College has been sold through the mantra "get a degree and get a higher-paying job"...not "learn things that will be interesting to know," or even "learn things that will be helpful to you in getting a high-paying job" (which is materially different from the focus on the credential)...so no one should be surprised that there are lots of students who really aren't into studying and learning.

If you are a car manufacturer and sell your new model with ads focused on the idea "buy this car and attract hot girls," you shouldn't feel disappointed if your prospective customers don't show a lot of interest in the cunning overhead valve design and the innovative suspension of which you are so proud.

Posted by: david foster at July 15, 2009 12:23 PM



It could be worse. They could be selling college with ads focused on the idea "attend this college and attract hot girls."

Posted by: Tait Ransom at July 15, 2009 2:15 PM



I'd like to see the high school diploma mean something other than "college-ready". Because everybody is not college material and everyone isn't going to go, and those people need not to be written off or their needs ignored. I suspect that we'd see higher graduation rates for high schools if we redefined what that diploma means, and fewer people who do not belong in college would go there.

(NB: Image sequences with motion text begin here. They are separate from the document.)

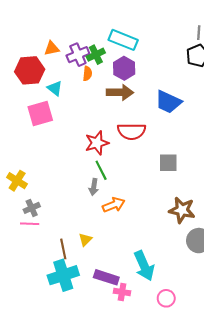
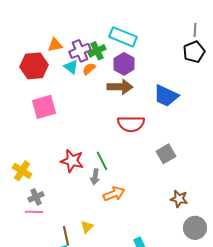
orange semicircle: (87, 74) -> (89, 69), turned -136
cyan triangle: (55, 88) -> (71, 67), moved
red star: (97, 143) -> (72, 161), moved, turned 30
gray square: (168, 163) -> (166, 154), turned -30
brown star: (182, 210) -> (179, 199), size x0.7

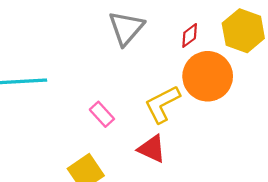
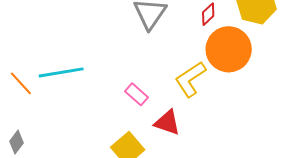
red triangle: (152, 149) -> (167, 123), moved

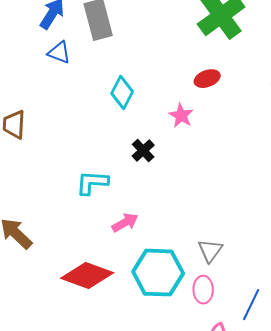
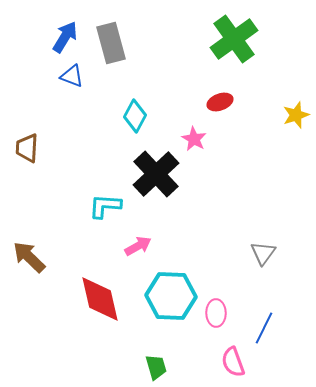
black cross: (143, 151) -> (156, 174), size x2.0
gray triangle: (210, 251) -> (263, 253), moved
red diamond: (87, 276) -> (100, 299), turned 57

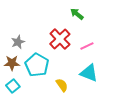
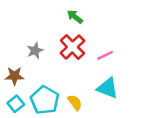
green arrow: (77, 14) -> (75, 17), moved
gray star: (18, 42) -> (35, 51), moved
cyan pentagon: (37, 65) -> (45, 100), moved

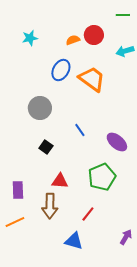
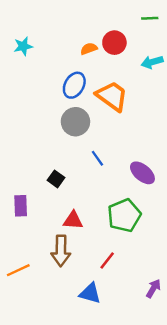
cyan star: (30, 38) -> (23, 46), moved
gray circle: (40, 108) -> (75, 122), moved
purple rectangle: (18, 190) -> (21, 206), moved

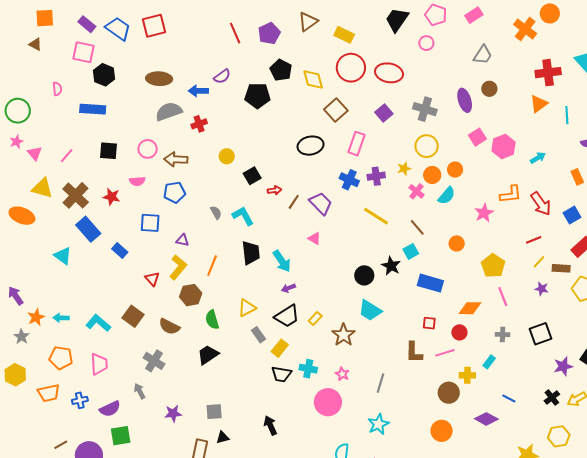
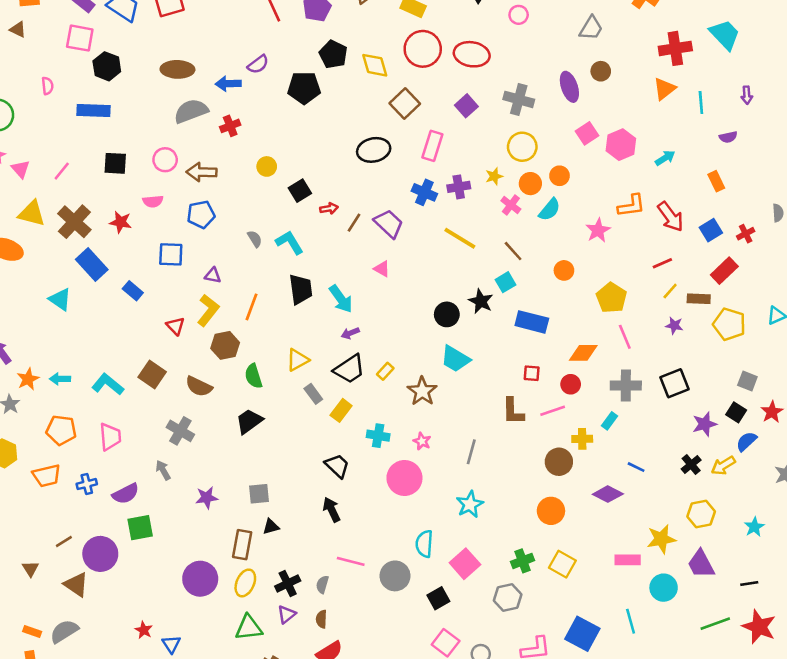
gray cross: (503, 335) -> (626, 385), size x1.6
black trapezoid: (281, 374) -> (337, 466), moved, turned -145

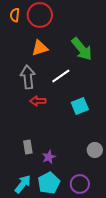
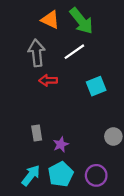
orange triangle: (40, 48) -> (50, 20), turned 42
green arrow: (82, 49) -> (81, 21), moved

Posted by: Laura(southernxyl) at July 15, 2009 3:51 PM



I think I'd just like to see the high school diploma mean *something*. We can proceed from there.

Posted by: John Drake at July 15, 2009 5:37 PM



After the end of WWII, "cargo cults" appeared on some Pacific islands. Local people had noticed Americans sitting or standing in control towers, talking to some object in their hand...and, shortly thereafter, airplanes arrived with many useful things. So they built structures resembling control towers, carved microphone-like objects out of wood, and talked into them, eagerly awaiting the arrival of more planes.....

Very much like the reasoning of the college-automatically-creates-prosperity crew, except that they have much less excuse than did the Pacific islanders.